[Start of Attachment]

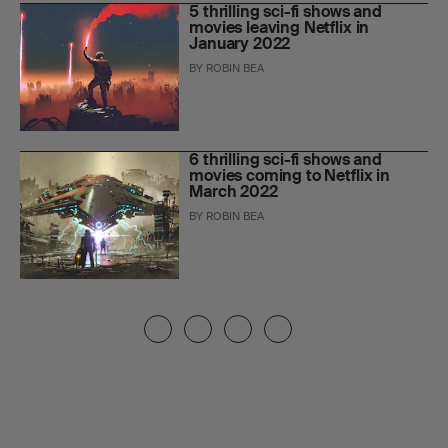
5 thrilling sci-fi shows and
movies leaving Netflix in
January 2022
BY
ROBIN BEA
6 thrilling sci-fi shows and
movies coming to Netflix in
March 2022
BY
ROBIN BEA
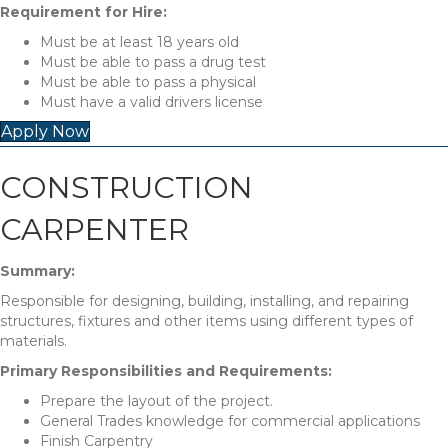
Requirement for Hire:
Must be at least 18 years old
Must be able to pass a drug test
Must be able to pass a physical
Must have a valid drivers license
Apply Now
CONSTRUCTION
CARPENTER
Summary:
Responsible for designing, building, installing, and repairing
structures, fixtures and other items using different types of
materials.
Primary Responsibilities and Requirements:
Prepare the layout of the project.
General Trades knowledge for commercial applications
Finish Carpentry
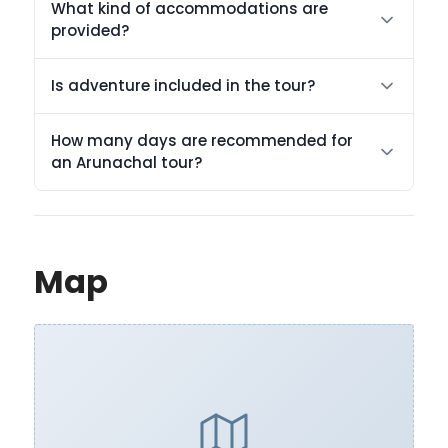
What kind of accommodations are
provided?
Is adventure included in the tour?
How many days are recommended for
an Arunachal tour?
Map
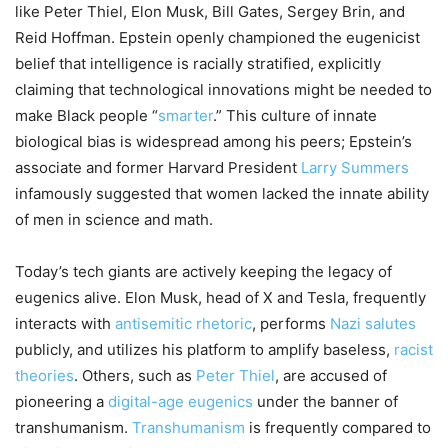
like Peter Thiel, Elon Musk, Bill Gates, Sergey Brin, and
Reid Hoffman. Epstein openly championed the eugenicist
belief that intelligence is racially stratified, explicitly
claiming that technological innovations might be needed to
make Black people “
smarter
.” This culture of innate
biological bias is widespread among his peers; Epstein’s
associate and former Harvard President
Larry Summers
infamously suggested that women lacked the innate ability
of men in science and math.
Today’s tech giants are actively keeping the legacy of
eugenics alive. Elon Musk, head of X and Tesla, frequently
interacts with
antisemitic rhetoric
, performs
Nazi salutes
publicly, and utilizes his platform to amplify baseless,
racist
theories
. Others, such as
Peter Thiel
, are accused of
pioneering a
digital-age eugenics
under the banner of
transhumanism.
Transhumanism
is frequently compared to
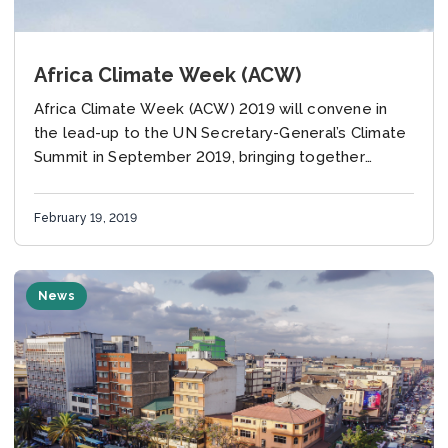
Africa Climate Week (ACW)
Africa Climate Week (ACW) 2019 will convene in
the lead-up to the UN Secretary-General’s Climate
Summit in September 2019, bringing together
diverse actors from the public and private sectors.
February 19, 2019
News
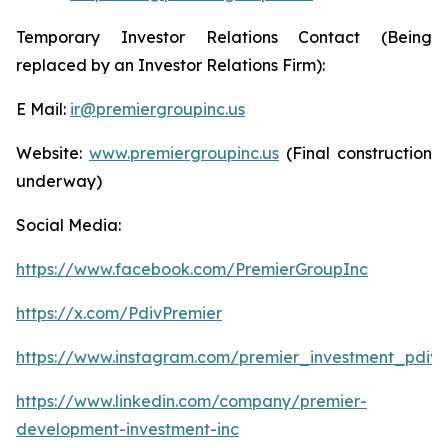
Temporary Investor Relations Contact (Being
replaced by an Investor Relations Firm):
E Mail:
ir@premiergroupinc.us
Website:
www.premiergroupinc.us
(Final construction
underway)
Social Media:
https://www.facebook.com/PremierGroupInc
https://x.com/PdivPremier
https://www.instagram.com/premier_investment_pdiv/
https://www.linkedin.com/company/premier-
development-investment-inc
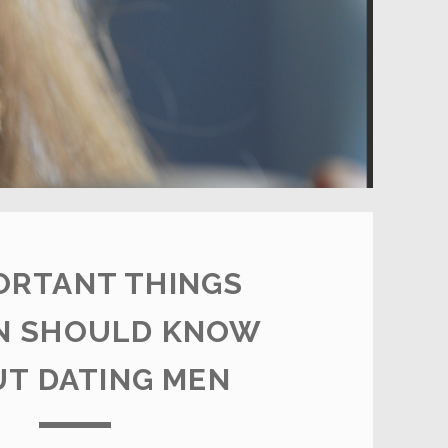
ORTANT THINGS
 SHOULD KNOW
T DATING MEN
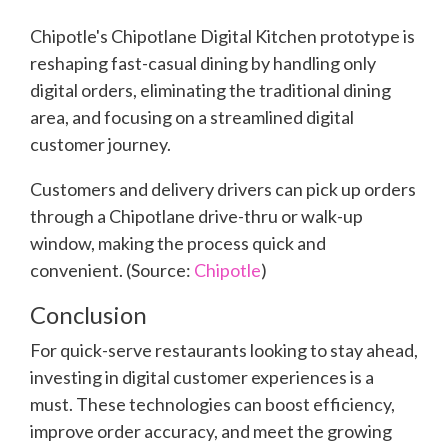
Chipotle's Chipotlane Digital Kitchen prototype is
reshaping fast-casual dining by handling only
digital orders, eliminating the traditional dining
area, and focusing on a streamlined digital
customer journey.
Customers and delivery drivers can pick up orders
through a Chipotlane drive-thru or walk-up
window, making the process quick and
convenient. (Source:
Chipotle
)
Conclusion
For quick-serve restaurants looking to stay ahead,
investing in digital customer experiences is a
must. These technologies can boost efficiency,
improve order accuracy, and meet the growing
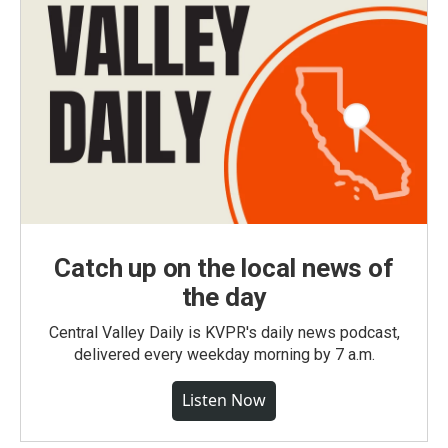
Catch up on the local news of
the day
Central Valley Daily is KVPR's daily news podcast,
delivered every weekday morning by 7 a.m.
Listen Now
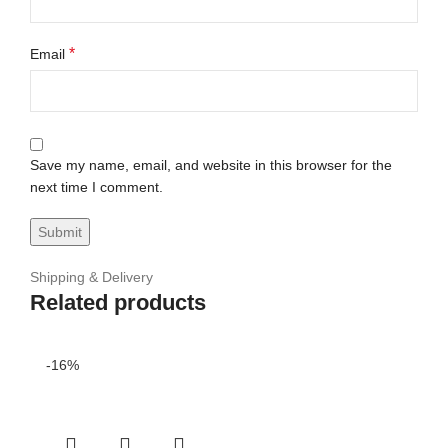
*
Email
Save my name, email, and website in this browser for the
next time I comment.
Shipping & Delivery
Related products
-16%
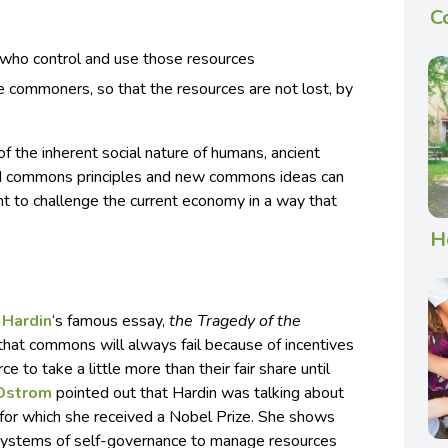
C
 who control and use those resources
he commoners, so that the resources are not lost, by
f the inherent social nature of humans, ancient
d commons principles and new commons ideas can
 to challenge the current economy in a way that
H
 Hardin
‘s famous essay,
the Tragedy of the
 that commons will always fail because of incentives
e to take a little more than their fair share until
 Ostrom
pointed out that Hardin was talking about
 for which she received a Nobel Prize. She shows
systems of self-governance to manage resources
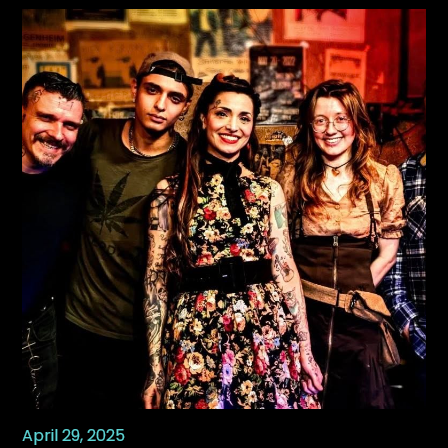
April 29, 2025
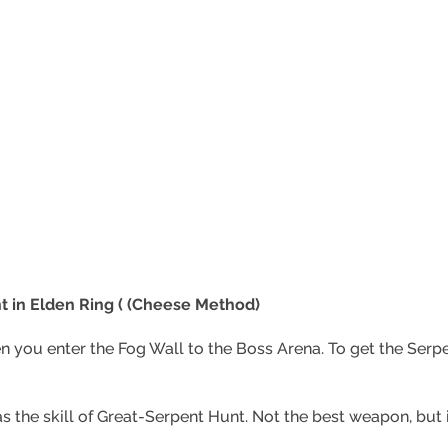
 in Elden Ring ( (Cheese Method)
n you enter the Fog Wall to the Boss Arena. To get the Ser
has the skill of Great-Serpent Hunt. Not the best weapon, but i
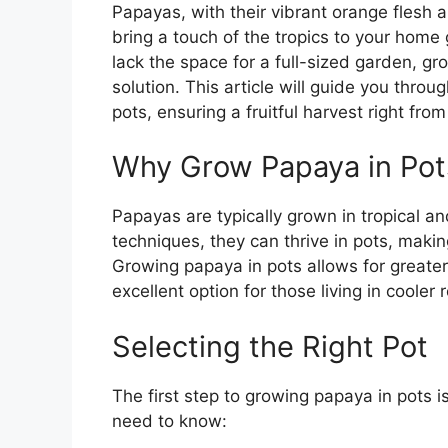
Papayas, with their vibrant orange flesh a
bring a touch of the tropics to your home g
lack the space for a full-sized garden, gr
solution. This article will guide you throu
pots, ensuring a fruitful harvest right fro
Why Grow Papaya in Pot
Papayas are typically grown in tropical an
techniques, they can thrive in pots, makin
Growing papaya in pots allows for greater 
excellent option for those living in cooler
Selecting the Right Pot
The first step to growing papaya in pots i
need to know:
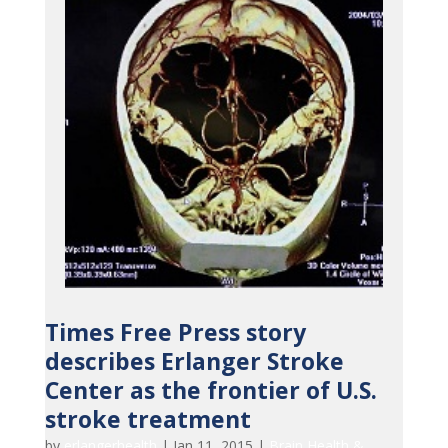
Times Free Press story
describes Erlanger Stroke
Center as the frontier of U.S.
stroke treatment
by
erlangerhealth
|
Jan 11, 2015
|
Brain Health &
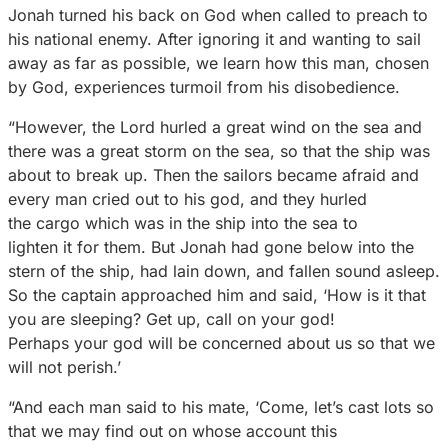
Jonah turned his back on God when called to preach to
his national enemy. After ignoring it and wanting to sail
away as far as possible, we learn how this man, chosen
by God, experiences turmoil from his disobedience.
“However, the Lord hurled a great wind on the sea and
there was a great storm on the sea, so that the ship was
about to break up. Then the sailors became afraid and
every man cried out to his god, and they hurled
the cargo which was in the ship into the sea to
lighten it for them. But Jonah had gone below into the
stern of the ship, had lain down, and fallen sound asleep.
So the captain approached him and said, ‘How is it that
you are sleeping? Get up, call on your god!
Perhaps your god will be concerned about us so that we
will not perish.’
“And each man said to his mate, ‘Come, let’s cast lots so
that we may find out on whose account this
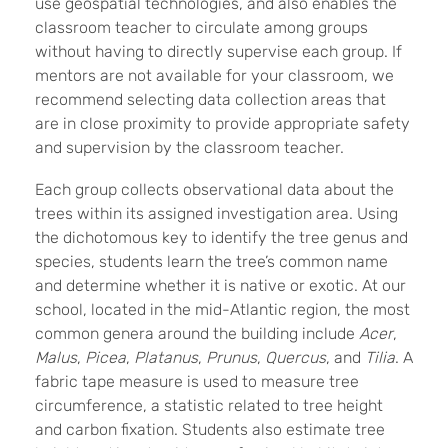
use geospatial technologies, and also enables the
classroom teacher to circulate among groups
without having to directly supervise each group. If
mentors are not available for your classroom, we
recommend selecting data collection areas that
are in close proximity to provide appropriate safety
and supervision by the classroom teacher.
Each group collects observational data about the
trees within its assigned investigation area. Using
the dichotomous key to identify the tree genus and
species, students learn the tree’s common name
and determine whether it is native or exotic. At our
school, located in the mid-Atlantic region, the most
common genera around the building include
Acer
,
Malus
,
Picea
,
Platanus
,
Prunus
,
Quercus
, and
Tilia
. A
fabric tape measure is used to measure tree
circumference, a statistic related to tree height
and carbon fixation. Students also estimate tree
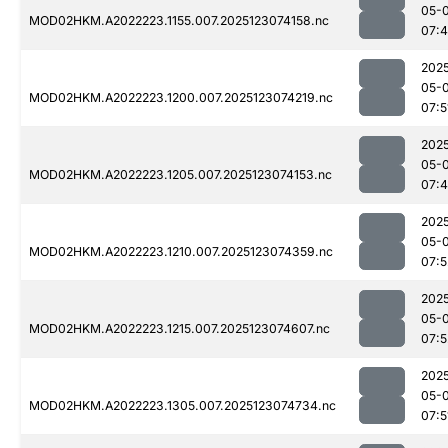
05-
MOD02HKM.A2022223.1155.007.2025123074158.nc
07:
202
05-
MOD02HKM.A2022223.1200.007.2025123074219.nc
07:5
202
05-
MOD02HKM.A2022223.1205.007.2025123074153.nc
07:
202
05-
MOD02HKM.A2022223.1210.007.2025123074359.nc
07:5
202
05-
MOD02HKM.A2022223.1215.007.2025123074607.nc
07:5
202
05-
MOD02HKM.A2022223.1305.007.2025123074734.nc
07:5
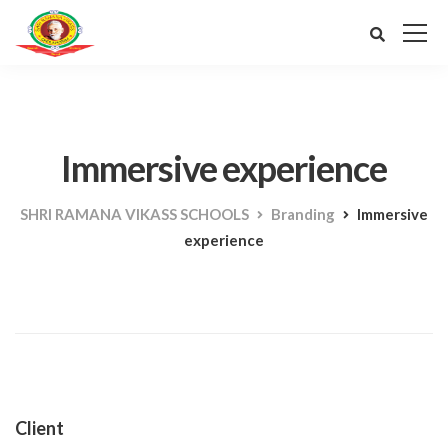
Immersive experience
SHRI RAMANA VIKASS SCHOOLS
Branding
Immersive
experience
Client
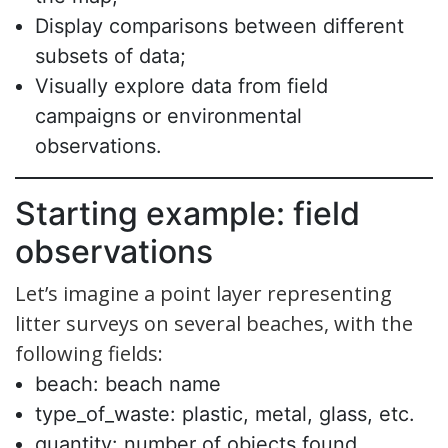
Display comparisons between different
subsets of data;
Visually explore data from field
campaigns or environmental
observations.
Starting example: field
observations
Let’s imagine a point layer representing
litter surveys on several beaches, with the
following fields:
beach: beach name
type_of_waste: plastic, metal, glass, etc.
quantity: number of objects found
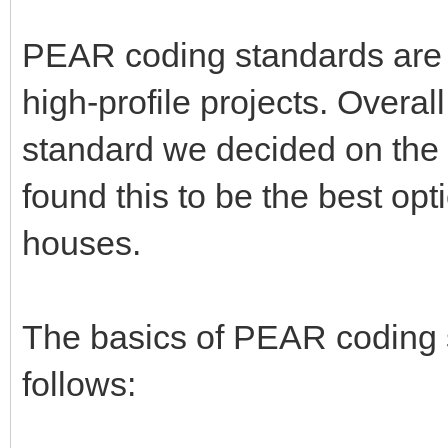
PEAR coding standards are 
high-profile projects. Overal
standard we decided on th
found this to be the best op
houses.
The basics of PEAR coding
follows:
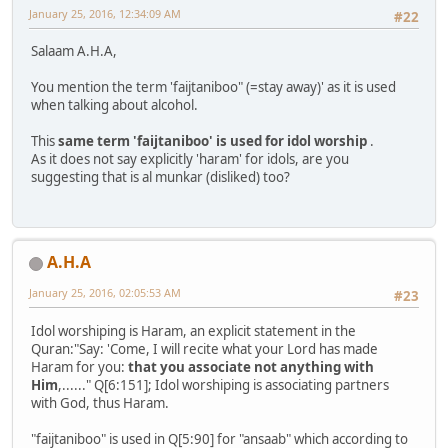
January 25, 2016, 12:34:09 AM
#22
Salaam A.H.A,
You mention the term 'faijtaniboo" (=stay away)' as it is used
when talking about alcohol.
This
same term 'faijtaniboo' is used for idol worship
.
As it does not say explicitly 'haram' for idols, are you
suggesting that is al munkar (disliked) too?
A.H.A
January 25, 2016, 02:05:53 AM
#23
Idol worshiping is Haram, an explicit statement in the
Quran:"Say: 'Come, I will recite what your Lord has made
Haram for you:
that you associate not anything with
Him
,......" Q[6:151]; Idol worshiping is associating partners
with God, thus Haram.
"faijtaniboo" is used in Q[5:90] for "ansaab" which according to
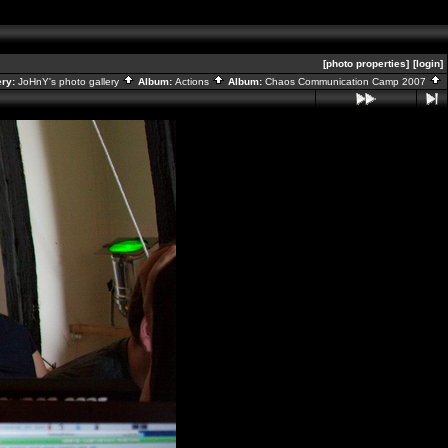
[photo properties]
[login]
ery:
JoHnY's photo gallery
Album:
Actions
Album:
Chaos Communication Camp 2007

[End of Attachment]

## WHAT NEEDS TO BE DONE
Every record gets retyped exactly; no picture goes into the copy.

## OUTPUT OF THE EXERCISE
5 thrilling sci-fi shows and
movies leaving Netflix in
January 2022
BY
ROBIN BEA
6 thrilling sci-fi shows and
movies coming to Netflix in
March 2022
BY
ROBIN BEA
Requirement for Hire:
Must be at least 18 years old
Must be able to pass a drug test
Must be able to pass a physical
Must have a valid drivers license
Apply Now
CONSTRUCTION
CARPENTER
Summary:
Responsible for designing, building, installing, and repairing
structures, fixtures and other items using different types of
materials.
Primary Responsibilities and Requirements:
Prepare the layout of the project.
General Trades knowledge for commercial applications
Finish Carpentry
What kind of accommodations are
provided?
Is adventure included in the tour?
How many days are recommended for
an Arunachal tour?
Map
like Peter Thiel, Elon Musk, Bill Gates, Sergey Brin, and
Reid Hoffman. Epstein openly championed the eugenicist
belief that intelligence is racially stratified, explicitly
claiming that technological innovations might be needed to
make Black people “
smarter
.” This culture of innate
biological bias is widespread among his peers; Epstein’s
associate and former Harvard President
Larry Summers
infamously suggested that women lacked the innate ability
of men in science and math.
Today’s tech giants are actively keeping the legacy of
eugenics alive. Elon Musk, head of X and Tesla, frequently
interacts with
antisemitic rhetoric
, performs
Nazi salutes
publicly, and utilizes his platform to amplify baseless,
racist
theories
. Others, such as
Peter Thiel
, are accused of
pioneering a
digital-age eugenics
under the banner of
transhumanism.
Transhumanism
is frequently compared to
Africa Climate Week (ACW)
Africa Climate Week (ACW) 2019 will convene in
the lead-up to the UN Secretary-General’s Climate
Summit in September 2019, bringing together
diverse actors from the public and private sectors.
February 19, 2019
News
Temporary Investor Relations Contact (Being
replaced by an Investor Relations Firm):
E Mail:
ir@premiergroupinc.us
Website:
www.premiergroupinc.us
(Final construction
underway)
Social Media:
https://www.facebook.com/PremierGroupInc
https://x.com/PdivPremier
https://www.instagram.com/premier_investment_pdiv/
https://www.linkedin.com/company/premier-
development-investment-inc
ORTANT THINGS
 SHOULD KNOW
T DATING MEN
Chipotle's Chipotlane Digital Kitchen prototype is
reshaping fast-casual dining by handling only
digital orders, eliminating the traditional dining
area, and focusing on a streamlined digital
customer journey.
Customers and delivery drivers can pick up orders
through a Chipotlane drive-thru or walk-up
window, making the process quick and
convenient. (Source:
Chipotle
)
Conclusion
For quick-serve restaurants looking to stay ahead,
investing in digital customer experiences is a
must. These technologies can boost efficiency,
improve order accuracy, and meet the growing
Catch up on the local news of
the day
Central Valley Daily is KVPR's daily news podcast,
delivered every weekday morning by 7 a.m.
Listen Now
*
Email
Save my name, email, and website in this browser for the
next time I comment.
Shipping & Delivery
Related products
-16%
C
 who control and use those resources
he commoners, so that the resources are not lost, by
f the inherent social nature of humans, ancient
d commons principles and new commons ideas can
 to challenge the current economy in a way that
H
 Hardin
‘s famous essay,
the Tragedy of the
 that commons will always fail because of incentives
e to take a little more than their fair share until
 Ostrom
pointed out that Hardin was talking about
 for which she received a Nobel Prize. She shows
systems of self-governance to manage resources
April 29, 2025
 in Elden Ring ( (Cheese Method)
n you enter the Fog Wall to the Boss Arena. To get the Ser
has the skill of Great-Serpent Hunt. Not the best weapon, but i
Papayas, with their vibrant orange flesh a
bring a touch of the tropics to your home g
lack the space for a full-sized garden, gr
solution. This article will guide you throu
pots, ensuring a fruitful harvest right fro
Why Grow Papaya in Pot
Papayas are typically grown in tropical an
techniques, they can thrive in pots, makin
Growing papaya in pots allows for greater 
excellent option for those living in cooler
Selecting the Right Pot
The first step to growing papaya in pots i
need to know:
Times Free Press story
describes Erlanger Stroke
Center as the frontier of U.S.
stroke treatment
by
erlangerhealth
|
Jan 11, 2015
|
Brain Health &
Jonah turned his back on God when called to preach to
his national enemy. After ignoring it and wanting to sail
away as far as possible, we learn how this man, chosen
by God, experiences turmoil from his disobedience.
“However, the Lord hurled a great wind on the sea and
there was a great storm on the sea, so that the ship was
about to break up. Then the sailors became afraid and
every man cried out to his god, and they hurled
the cargo which was in the ship into the sea to
lighten it for them. But Jonah had gone below into the
stern of the ship, had lain down, and fallen sound asleep.
So the captain approached him and said, ‘How is it that
you are sleeping? Get up, call on your god!
Perhaps your god will be concerned about us so that we
will not perish.’
“And each man said to his mate, ‘Come, let’s cast lots so
that we may find out on whose account this
use geospatial technologies, and also enables the
classroom teacher to circulate among groups
without having to directly supervise each group. If
mentors are not available for your classroom, we
recommend selecting data collection areas that
are in close proximity to provide appropriate safety
and supervision by the classroom teacher.
Each group collects observational data about the
trees within its assigned investigation area. Using
the dichotomous key to identify the tree genus and
species, students learn the tree’s common name
and determine whether it is native or exotic. At our
school, located in the mid-Atlantic region, the most
common genera around the building include
Acer
,
Malus
,
Picea
,
Platanus
,
Prunus
,
Quercus
, and
Tilia
. A
fabric tape measure is used to measure tree
circumference, a statistic related to tree height
and carbon fixation. Students also estimate tree
05-
MOD02HKM.A2022223.1155.007.2025123074158.nc
07:
202
05-
MOD02HKM.A2022223.1200.007.2025123074219.nc
07:5
202
05-
MOD02HKM.A2022223.1205.007.2025123074153.nc
07:
202
05-
MOD02HKM.A2022223.1210.007.2025123074359.nc
07:5
202
05-
MOD02HKM.A2022223.1215.007.2025123074607.nc
07:5
202
05-
MOD02HKM.A2022223.1305.007.2025123074734.nc
07:5
Immersive experience
SHRI RAMANA VIKASS SCHOOLS
Branding
Immersive
experience
Client
Display comparisons between different
subsets of data;
Visually explore data from field
campaigns or environmental
observations.
Starting example: field
observations
Let’s imagine a point layer representing
litter surveys on several beaches, with the
following fields:
beach: beach name
type_of_waste: plastic, metal, glass, etc.
quantity: number of objects found
PEAR coding standards are 
high-profile projects. Overal
standard we decided on th
found this to be the best op
houses.
The basics of PEAR coding
follows:
January 25, 2016, 12:34:09 AM
#22
Salaam A.H.A,
You mention the term 'faijtaniboo" (=stay away)' as it is used
when talking about alcohol.
This
same term 'faijtaniboo' is used for idol worship
.
As it does not say explicitly 'haram' for idols, are you
suggesting that is al munkar (disliked) too?
A.H.A
January 25, 2016, 02:05:53 AM
#23
Idol worshiping is Haram, an explicit statement in the
Quran:"Say: 'Come, I will recite what your Lord has made
Haram for you:
that you associate not anything with
Him
,......" Q[6:151]; Idol worshiping is associating partners
with God, thus Haram.
"faijtaniboo" is used in Q[5:90] for "ansaab" which according to
[photo properties]
[login]
ery:
JoHnY's photo gallery
Album:
Actions
Album:
Chaos Communication Camp 2007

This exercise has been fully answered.